Officiellement séparé depuis 1993, le groupe rock indépendant américain, qui ne s'est depuis reformé qu'à l'occasion de tournées sans produire de nouvel album, est fébrilement attendu par ses fans.

Dès les premiers accords l'évidence s'impose: les voix si familières et puissantes de Black Francis et Kim Deal n'ont rien perdu de leur superbe. Les envolées à la fois hardcore et lyriques emmenées par la guitare virtuose de Joey Santiago prennent toujours aux tripes.

Servis par une maîtrise technique impeccable sur scène comme back stage, les copains de Boston amènent sur un plateau d'argent les titres de "Doolittle" pour le plus grand plaisir de leur public. L'interprétation est fidèle à cet album qui comporte plus d'un joyau: "Hey", "Monkey Gone to Heaven" et "No 13 Baby"» pour n'en citer que trois.

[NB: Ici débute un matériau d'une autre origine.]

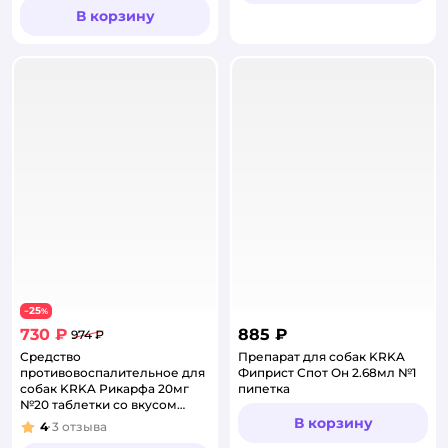
В корзину
25
−
%
730 ₽
885 ₽
974 ₽
Средство
Препарат для собак KRKA
противовоспалительное для
Фиприст Спот Он 2.68мл №1
собак KRKA Рикарфа 20мг
пипетка
№20 таблетки со вкусом
мяса
В корзину
4
3
отзыва
Рейтинг: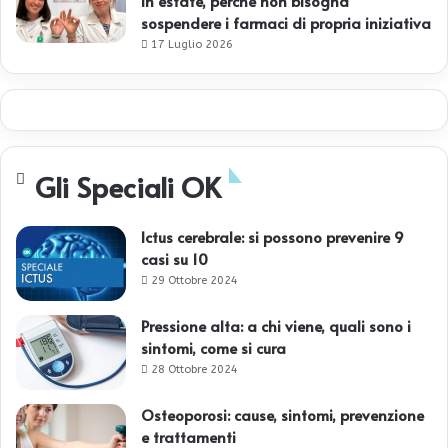
in estate, perché non bisogna
sospendere i farmaci di propria iniziativa
17 Luglio 2026
Gli Speciali OK
Ictus cerebrale: si possono prevenire 9
casi su 10
29 Ottobre 2024
Pressione alta: a chi viene, quali sono i
sintomi, come si cura
28 Ottobre 2024
Osteoporosi: cause, sintomi, prevenzione
e trattamenti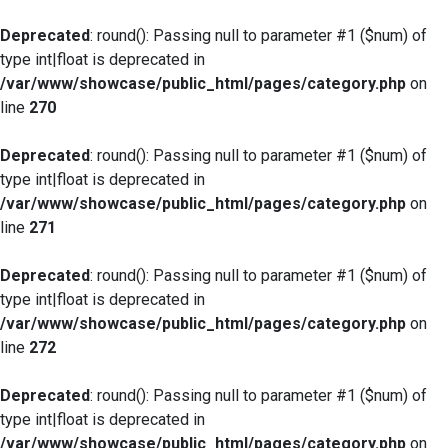
Deprecated
: round(): Passing null to parameter #1 ($num) of
type int|float is deprecated in
/var/www/showcase/public_html/pages/category.php
on
line
270
Deprecated
: round(): Passing null to parameter #1 ($num) of
type int|float is deprecated in
/var/www/showcase/public_html/pages/category.php
on
line
271
Deprecated
: round(): Passing null to parameter #1 ($num) of
type int|float is deprecated in
/var/www/showcase/public_html/pages/category.php
on
line
272
Deprecated
: round(): Passing null to parameter #1 ($num) of
type int|float is deprecated in
/var/www/showcase/public_html/pages/category.php
on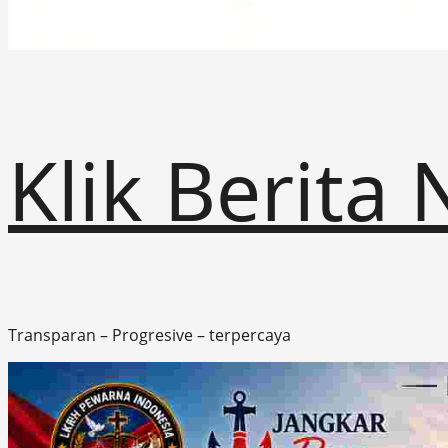
Klik Berita
Transparan – Progresive – terpercaya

Seule ombre au tableau: point de fantaisie ni d'improvisation qui permettrait peut-être plus d'interaction avec le public. Le spectacle se situe derrière les quatre musiciens quasiment statiques avec des projections illustrant minutieusement chaque chanson.

Le temps passe toutefois très vite et c'est déjà le moment des rappels. Nos vétérans U.S. reviennent entonner quelques titres des albums "Trompe le Monde" et "Surfer Rosa". Ils se dissimulent derrière un épais rideau de fumée puis diffusent une lumière rouge sur les spectateurs.

On se sent presque comme des hôtes un peu trop collants. Ceux qui espéraient un final grandiose avec l'hymne fédérateur "Where is my mind?" en seront pour leurs frais. Un peu de rock alternatif en guise de tisane et on nous met poliment à la porte à 22 heures.

Nous nous réveillerons lendemain sans gueule de bois mais rassérénés d'avoir passé une soirée avec ces vielles connaissances perdues de vue depuis longtemps.